以下のように実行時間差を測ってみました。
import time
N = int(input())
A = list(map(int, input().split()))
def search(list, n):
xor_result = 0
or_result = 0
for i in range(N):
or_result |= list[i]
if n & (2 ** i):
xor_result ^= or_result
or_result = 0
xor_result ^= or_result
return xor_result
startTime = time.time()
min = 2 ** 30
for i in range(2**(N-1)):
result = search(A, i)
if result < min:
min = result
endTime = time.time()
runTime = endTime - startTime
print(min)
print(runTime)
この実行結果は以下。(上2行が入力、下2行が出力)
20
1 2 3 4 5 6 7 8 9 10 11 12 13 14 15 16 17 18 19 20
0
5.442998647689819
5.44秒ほどかかっています。
一方、n & (2 ** i)
をn & (1 << i)
に置き換えた場合は以下。
20
1 2 3 4 5 6 7 8 9 10 11 12 13 14 15 16 17 18 19 20
0
3.6530091762542725
こちらは3.65秒ほど。というわけで、ビットシフト演算にしたら1.8秒ほど短縮されたのでした。
(これを検証した実行環境ではそれでも2秒を超えていますが、AtCoderで実行すると1.72秒ほどなので通過します。)
学び
今回得た学びはパフォーマンスが求められる場合、インタプリタ言語では2のべき乗(整数乗)の代わりにビットシフト演算を使う方がよいということ。
指数が整数ではない場合はビットシフト演算は使えませんが、整数乗であればビットシフト演算を使ったほうが高速になる可能性があります。

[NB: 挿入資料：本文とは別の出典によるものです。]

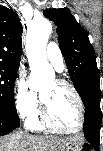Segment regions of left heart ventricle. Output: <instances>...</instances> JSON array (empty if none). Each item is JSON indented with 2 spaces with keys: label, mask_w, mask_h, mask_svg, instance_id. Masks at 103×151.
I'll use <instances>...</instances> for the list:
<instances>
[{
  "label": "left heart ventricle",
  "mask_w": 103,
  "mask_h": 151,
  "mask_svg": "<svg viewBox=\"0 0 103 151\" xmlns=\"http://www.w3.org/2000/svg\"><path fill=\"white\" fill-rule=\"evenodd\" d=\"M45 101L51 120L59 127L75 129L80 122L79 107L75 97L65 87L55 81L45 85L40 91Z\"/></svg>",
  "instance_id": "left-heart-ventricle-1"
}]
</instances>
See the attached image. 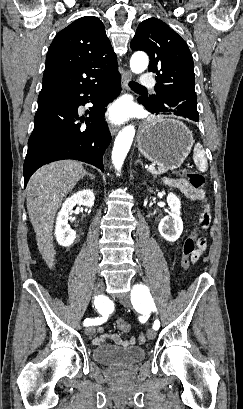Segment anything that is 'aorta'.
Listing matches in <instances>:
<instances>
[{"mask_svg":"<svg viewBox=\"0 0 243 409\" xmlns=\"http://www.w3.org/2000/svg\"><path fill=\"white\" fill-rule=\"evenodd\" d=\"M148 56L143 52L133 54L130 60L131 71L135 74L142 73L148 67ZM135 136V128L133 125H128L123 128L117 135L112 151V163L115 169L120 172L124 160L129 152Z\"/></svg>","mask_w":243,"mask_h":409,"instance_id":"762f6f07","label":"aorta"}]
</instances>
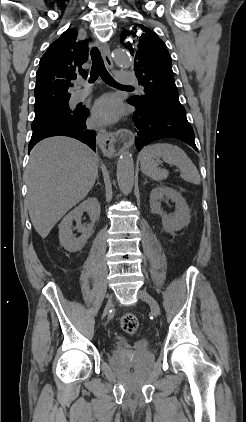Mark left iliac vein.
<instances>
[{
  "label": "left iliac vein",
  "mask_w": 246,
  "mask_h": 422,
  "mask_svg": "<svg viewBox=\"0 0 246 422\" xmlns=\"http://www.w3.org/2000/svg\"><path fill=\"white\" fill-rule=\"evenodd\" d=\"M138 297L150 306L155 316L160 315L159 304L149 293H147L145 290H139Z\"/></svg>",
  "instance_id": "left-iliac-vein-1"
}]
</instances>
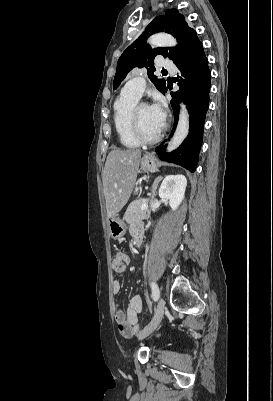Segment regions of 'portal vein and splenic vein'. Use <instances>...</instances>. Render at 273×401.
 Listing matches in <instances>:
<instances>
[{
  "label": "portal vein and splenic vein",
  "mask_w": 273,
  "mask_h": 401,
  "mask_svg": "<svg viewBox=\"0 0 273 401\" xmlns=\"http://www.w3.org/2000/svg\"><path fill=\"white\" fill-rule=\"evenodd\" d=\"M146 205H147V202H146V201H143V202H142V205L140 206V209H141V210H144L145 207H146Z\"/></svg>",
  "instance_id": "18ae733b"
}]
</instances>
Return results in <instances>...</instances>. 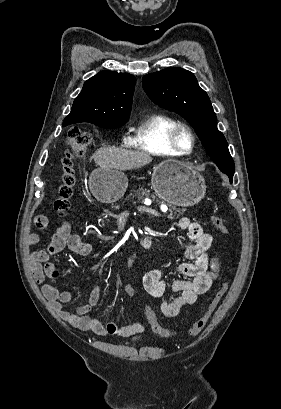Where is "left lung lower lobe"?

CとかJavaのようなコンパイルを行う言語だとまた事情は異なるはずです。
実際、検索するとこんなページが見つかるように、当然のようにコンパイラの最適化で高速化されています。
CやJavaを使い慣れていたので、「別にべき乗で書いてもビットシフト演算で書いても変わらないでしょ…」と、あまり気にしていませんでした。
が、インタプリタ言語の場合は別問題だと実感しました。
最近のインタプリタ言語は全く最適化していないわけではないでしょうが、実行時にできる最適化は限定的だと思われます。
将来的に解決されるのかどうかは分かりませんが、少なくともPython3.7.2~3.8.2の時点では2のべき乗などはビットシフトによる演算を行ったほうがよさそうです。
所感
ビットシフト演算と乗算では計算量が大きく異なることは理解していましたが、きっと整数乗なら高速に処理されるだろうし、それなくてもこの程度なら大丈夫だろう…と思ったことが失敗でした。
今回はビット演算の考え方で全探索を行っていたので、素直にビットシフト演算で記述すればよかったなーと思いました。
AtCoderの問題を解いていると、実時間でかかる処理時間を少しずつ見極められるようになってきている実感はあります。
この経験もその一つだと捉えて、AtCoderを継続していければと思います。